How are family dynamics/interactions integral to the plot of A Tale of Two Cities by Charles Dickens?

In his highly structured A Tale of Two Cities, Charles Dickens employs the motif of pairings and counterparts throughout his narrative. Certainly, the interactions among the families of the Manettes and the Evrémondes and the family of Madame deFarge are central pairings in the novel. 
The intricate workings of the family interaction begin with the voyage to Calais, France by Lucie Manette and the venerable Mr. Lorry of Tellson and Company, who acts as her adviser and chaperone. In Paris, Lucie meets her father for the first time since he has been hidden away as a prisoner in the Bastille for eighteen years, having been abducted and placed there because of the dastardly Evrémonde twins. He is "recalled to life," as it were, and is cared for by Ernest Defarge, who was Manette's servant long ago. After Lucie Manette arrives in St. Antoine at the Defarges' wine shop and meets her father, she takes him back to England with her so that he can recuperate from the nearly two decades of deprivation that he has suffered.
Manette's tragic past is also connected to the vengeful and cruel Evrémondes, aristocrats whose pasts are additionally tied to the family of Madame Defarge, a family who were peasants on their estates, and who died because of the cruelty of these Evrémonde twins. For, it was Madame Defarge's sister who was ravaged and killed by these arrogant and cruel men, and her brother who died trying to defend this sister. Shortly thereafter, the father died from grief.
Ironically, the history of the Evrémondes is also resurrected after Lucie meets Charles Darnay during her passage back to England, as well as in the court at the Old Bailey after Darnay is accused of treason. From this meeting of Charles Darnay and Lucie Manette there develops a love relationship. When Darnay comes to Dr. Manette to ask for the hand of Lucie in marriage, he tells the old physician that he has a secret to reveal about himself. But, Manette refuses to listen to his revelation until after he and his daughter are married. Therefore, on the wedding day, Charles Darnay reveals what Dr. Manette has feared. That is, Darnay's real name is Evrémonde; he is the son of the twin who has died. Also, Charles informs the doctor that he has renounced his family name because of his father and uncle's nefarious actions.
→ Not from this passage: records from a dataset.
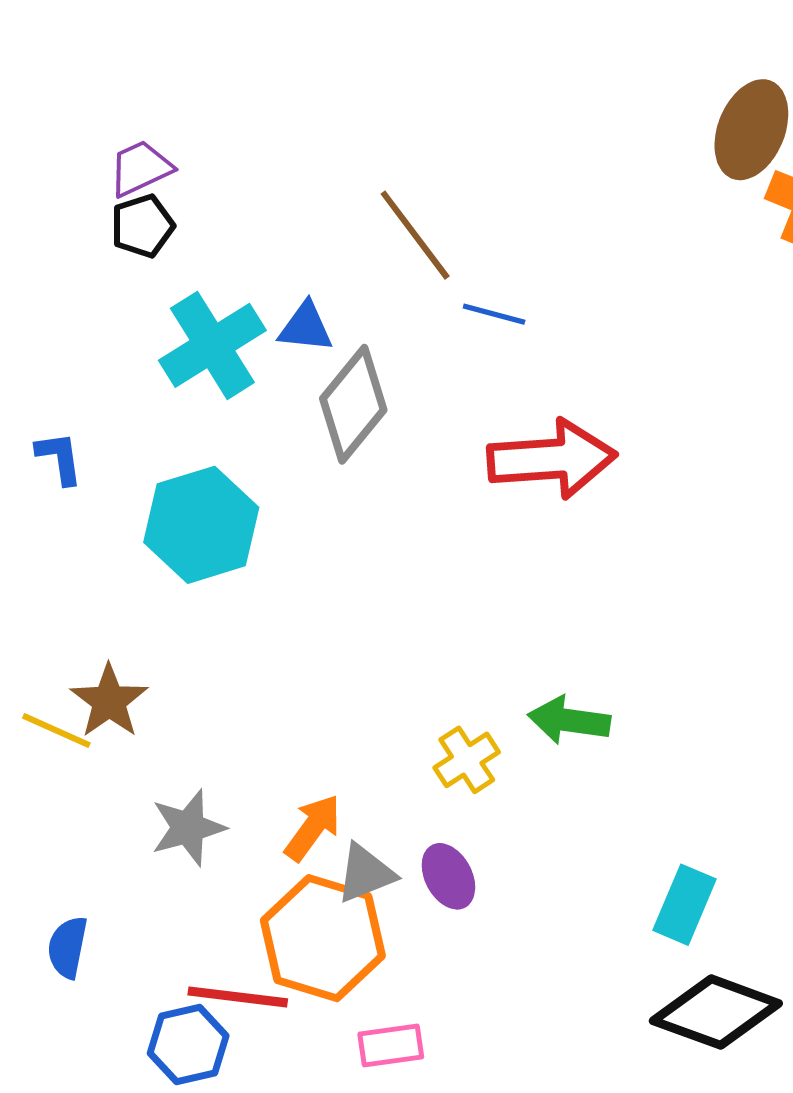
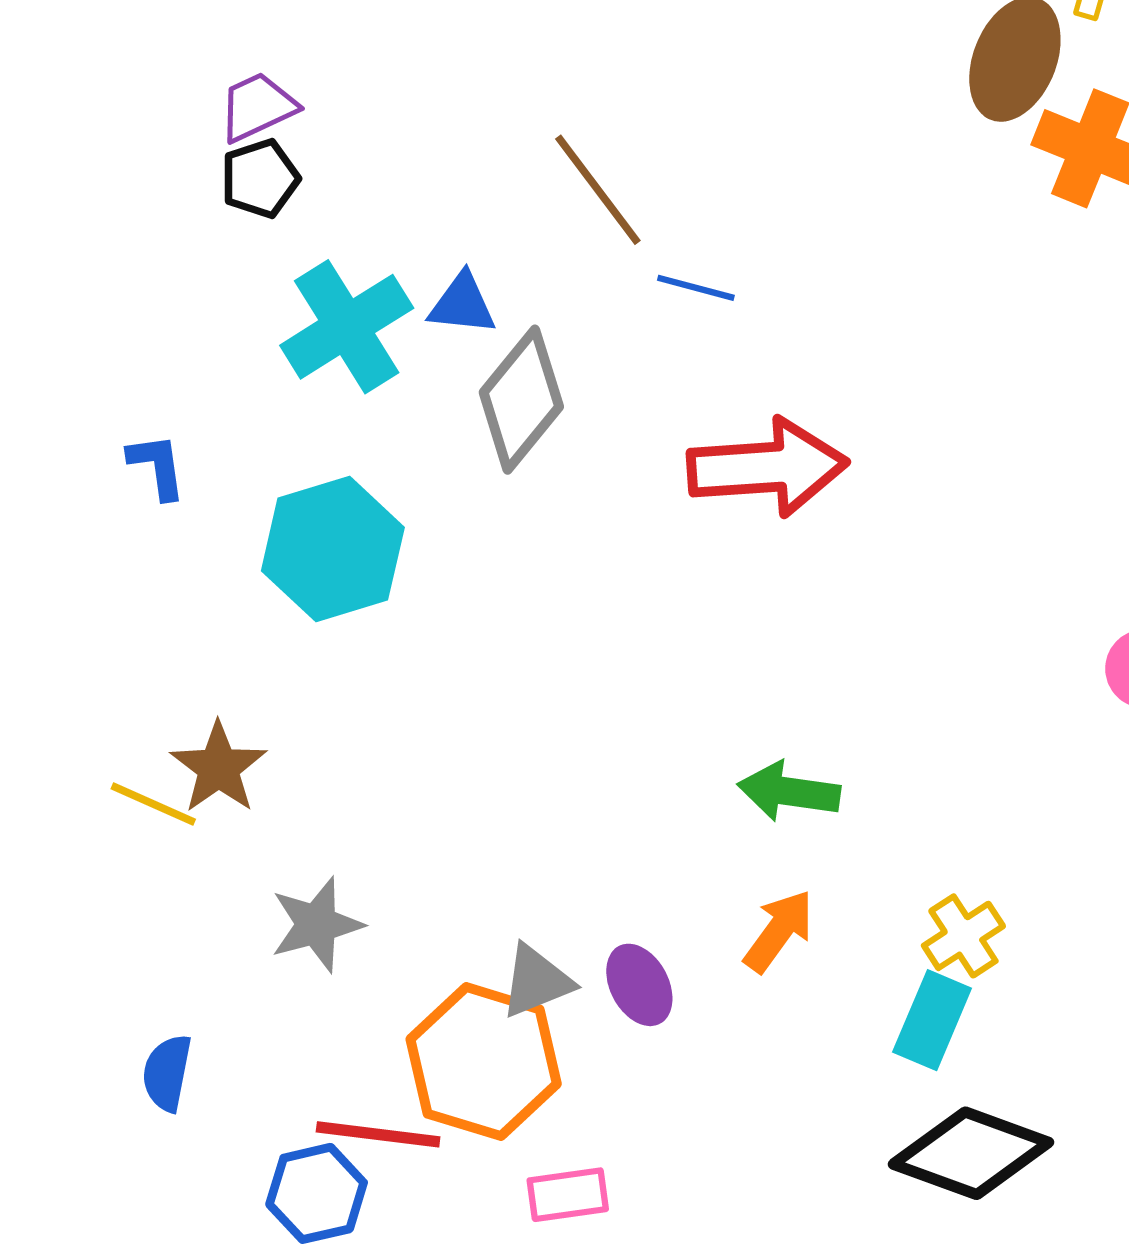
yellow cross: (467, 760) -> (963, 936), moved
orange arrow: (313, 828) -> (779, 931), moved

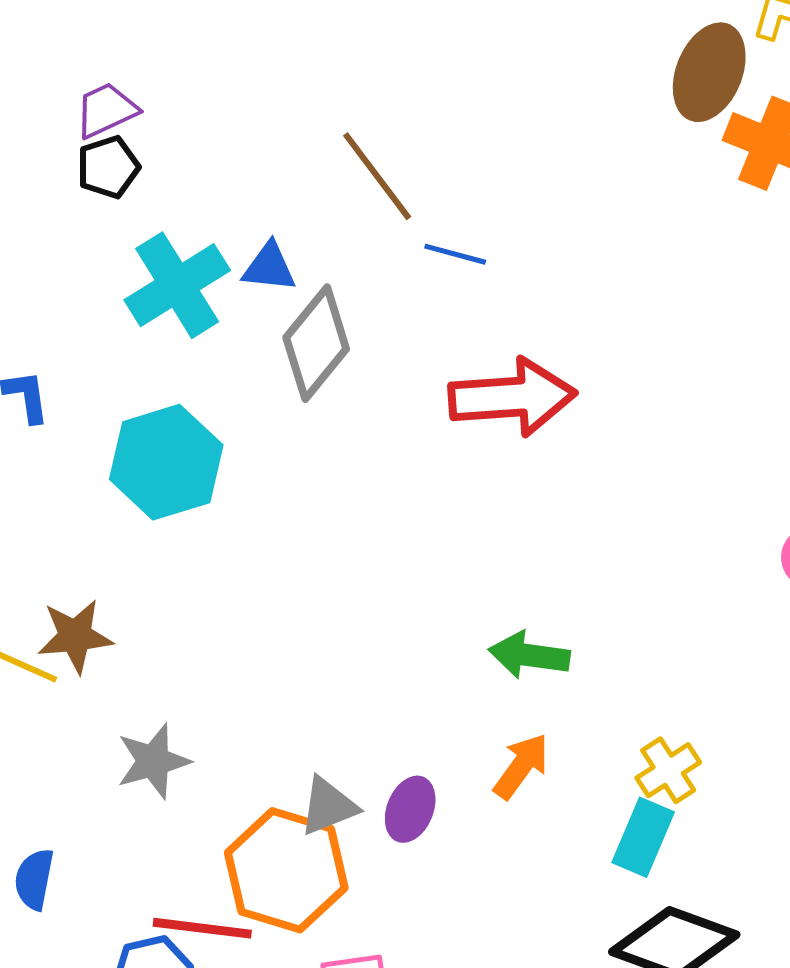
brown star: (219, 768) -> (75, 636), turned 30
purple ellipse: (639, 985) -> (410, 809), turned 50

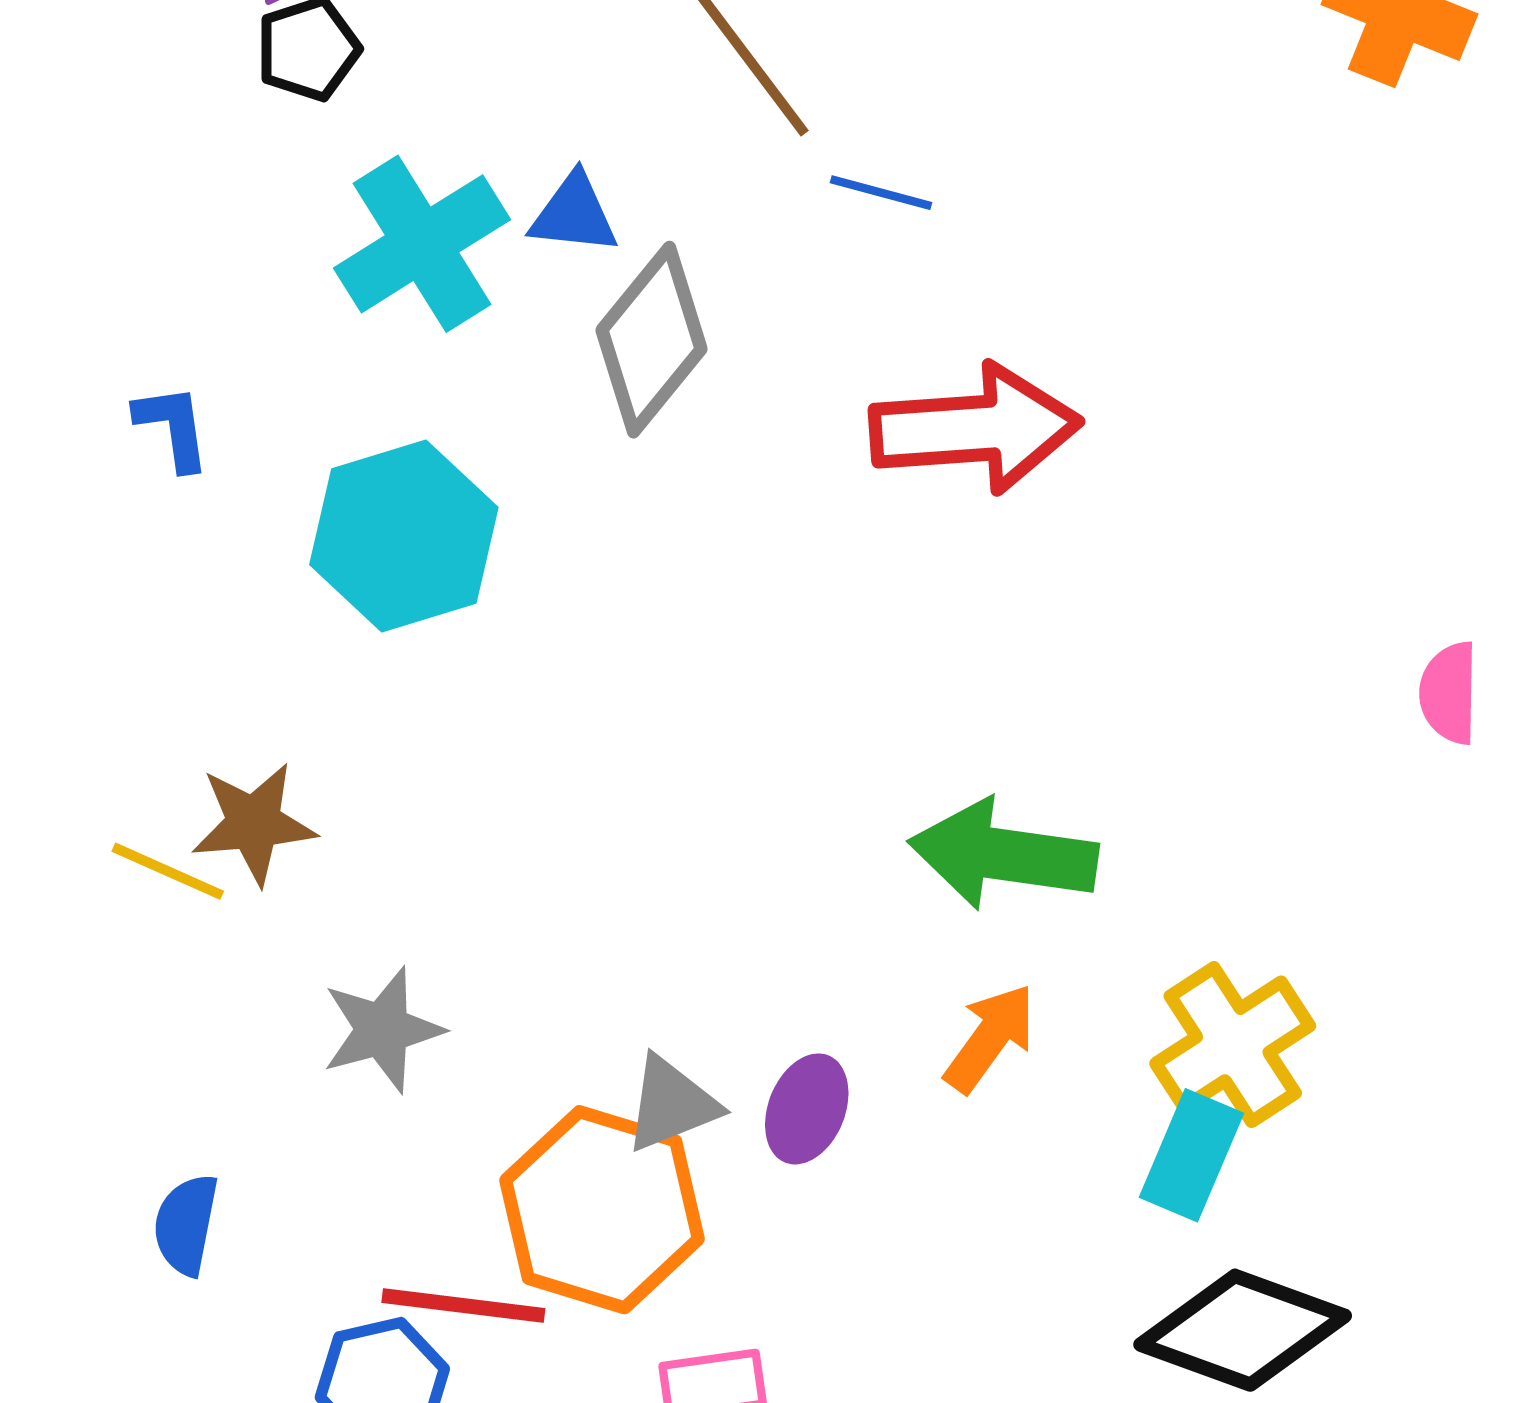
green arrow: (529, 655) -> (1003, 855), size x1.4
yellow cross: (668, 770) -> (1233, 1045), size x1.5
If the Manettes and the Darnays were all to have remained in England, the past may have faded somewhat from their memories and lives. But, Charles is summoned back to France after he receives a letter from his overseer, who has been arrested by the revolutionaries and implores Darnay's testimony that he no longer taxes the peasants on his land. Unrealistically, too, Darnay hopes to influence the radicals to more reasonable actions. Of course, once the revolutionaries learn that he is Charles Evrémonde, they arrest him. When Dr. Manette, revered by the new government as the Bastille prisoner, tries to save Charles from the guillotine, an earlier document that was written while he was a prisoner in the Bastille surfaces. In this, Manette condemned the Evrémondes, declaring that the entire family should be "exterminated." So, Dr. Manette unfortunately harms, rather than helps, Charles, who is then taken to prison.
When he learns of Darnay's fate, Monsieur Defarge implores his wife to have some sympathy for this innocent son of the cruel Marquis d' Evrémonde, who has renounced his name and his family, but she wrathfully tells her husband, "Tell the Wind and the Fire where to stop; not me!" (Bk. 3, Ch. 12). Later, it is this misfortune of Charles Darnay that allows the dissipated Sidney Carton to intervene and keep his promise to the woman he adores, Lucie Manette. Having promised Lucie that he would "do anything" for her and her loved ones, Carton, who resembles Darnay, manipulates one of the spies at the prison and switches places with Darnay by drugging him and having him carried out. The Manettes then leave France and return to England as Madame DeFarge, too, fails in her attempt to kill Lucie and avenge herself.
Clearly, the interweavings of family interactions are intrinsic to the plot and essential to the development of themes in A Tale of Two Cities.